Con l'espressione Fatti di Reggio o Moti di Reggio si identifica una sommossa popolare avvenuta a Reggio Calabria dal luglio del 1970 al febbraio del 1971, in seguito alla decisione di spostare il capoluogo di regione a Catanzaro per ragioni apparentemente geografiche, ma più verosimilmente politiche. L'allora esponente di punta del PSI, Giacomo Mancini, opero' pressioni perché la sede di capoluogo di regione fosse ubicata in località più vicina alla sua Cosenza; la ragione geografica per lo spostamento non ha fondamento, in quanto altri capoluoghi di regione risiedono in zone diverse dal centro geografico, ma aderenti al centro storico della regione. Inoltre Catanzaro è una sede difficilmente raggiungibile e lontana dalle direttrici nazionali, laddove Reggio è un porto e ponte per la Sicilia, oltre che essere una delle città più antiche d'Italia e il cuore politico e religioso della Calabria, nonchè città più antica e popolata della regione.

Inizialmente il malcontento popolare fu trasversale a livello politico (ad esclusione del Partito Comunista Italiano, dissociatosi fin da subito), ma in una seconda fase i movimenti di destra, ed in particolare il Movimento Sociale Italiano, assunsero un ruolo di primo piano. Francesco Franco (noto come "Ciccio Franco"), esponente missino, si appropriò del "boia chi molla" di dannunziana memoria e ne fece uno slogan che sintetizzò la risolutezza dei reggini ad opporsi al trasferimento di capoluogo.

Vero motore organizzativo e politico della protesta furono il Comitato D'Azione (i cui principali esponenti erano il già citato Ciccio Franco, l'ex comandante partigiano Alfredo Perna, l'armatore repubblicano Amadeo Matacena e l'industriale del caffe Demetrio Mauro) e il Comitato unitario per Reggio capoluogo (guidato dal sindaco democristiano Pietro Battaglia e da altri esponenti democristiani e missini).

Il governo, presieduto dal democristiano Emilio Colombo, negò qualunque negoziazione con i rappresentanti della protesta, e, oltre a provvedere all'invio di contingenti militari, iniziò una sistematica opera di demolizione mediatica della rivolta. I mezzi di comunicazione, infatti, dopo un iniziale interessamento, limitarono notevolmente la cronaca riguardo la rivolta di Reggio e in ogni caso descrissero come "pretestuoso pennacchio" la difesa del capoluogo da parte dei reggini.

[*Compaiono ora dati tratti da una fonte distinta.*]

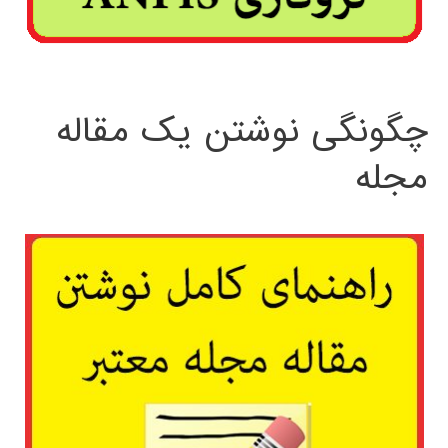
چگونگی نوشتن یک مقاله
مجله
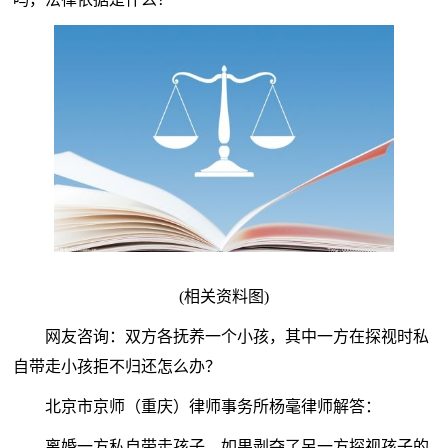
(相关资料图)
网友咨询：双方各抚养一个小孩，其中一方在探视时私
自带走小孩拒不归还怎么办？
北京市京师（重庆）律师事务所杨毫律师解答：
离婚一方私自带走孩子，如果剥夺了另一方探视孩子的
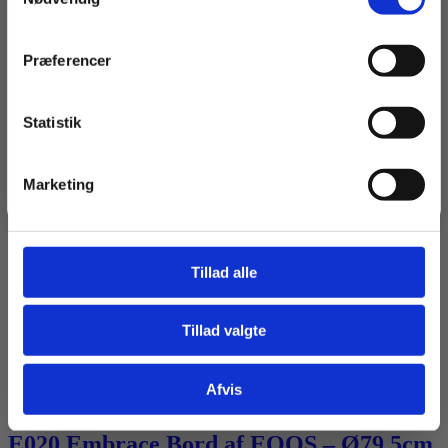
Navn
Præferencer
Email
Statistik
Tilmeld dig
Marketing
Jeg springer over
Tillad alle
Carl Hansen & Søn
Tillad valgte
E020 Embrace Bord af EOOS – Ø79,5cm
Afvis
Fra
12.790,00
kr.
E020 Embrace Bord af EOOS – Ø79,5cm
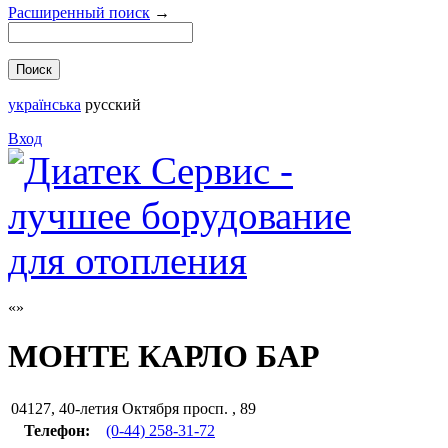
Расширенный поиск
→
українська
русский
Вход
МОНТЕ КАРЛО БАР
04127
,
40-летия Октября просп. , 89
Телефон:
(0-44) 258-31-72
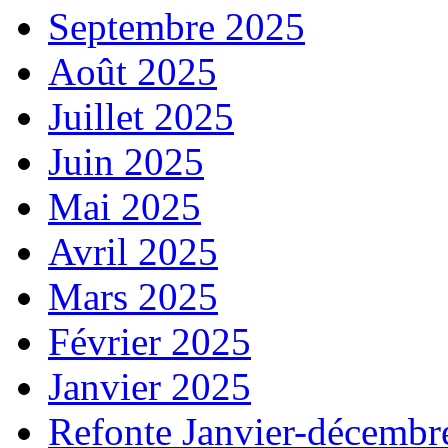
Septembre 2025
Août 2025
Juillet 2025
Juin 2025
Mai 2025
Avril 2025
Mars 2025
Février 2025
Janvier 2025
Refonte Janvier-décembr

Per mesi la città fu barricata, spesso isolata, a tratti paralizzata dagli scioperi e devastata dagli scontri con la polizia e gli attentati dinamitardi. Alla fine della rivolta si contarono sei morti, e migliaia di denunce.

La rivolta si concluse solo dopo 10 mesi di assedio con l'inquietante immagine dei carri armati sul lungomare della città. Oltre alla forza, per la soppressione della rivolta si ricorse anche a mediazioni e compromessi politici (il cosiddetto "Pacchetto Colombo") che portarono ad una insolita divisione degli organi istituzionali della Calabria (la giunta regionale a Catanzaro, il consiglio a Reggio Calabria) e all'insediamento nel territorio reggino di apparati produttivi che non furono mai realizzati o furono subito oggetto di speculazioni da parte della 'Ndrangheta. Gli investimenti vennero fondamentalmente dirottati dalla classe politica di centro-sinistra verso la direttrice Catanzaro-Cosenza, facendo pagare a Reggio lo scotto di non essere collusa coi poteri alti dello Stato, e di essere da sempre città ribelle e controcorrente.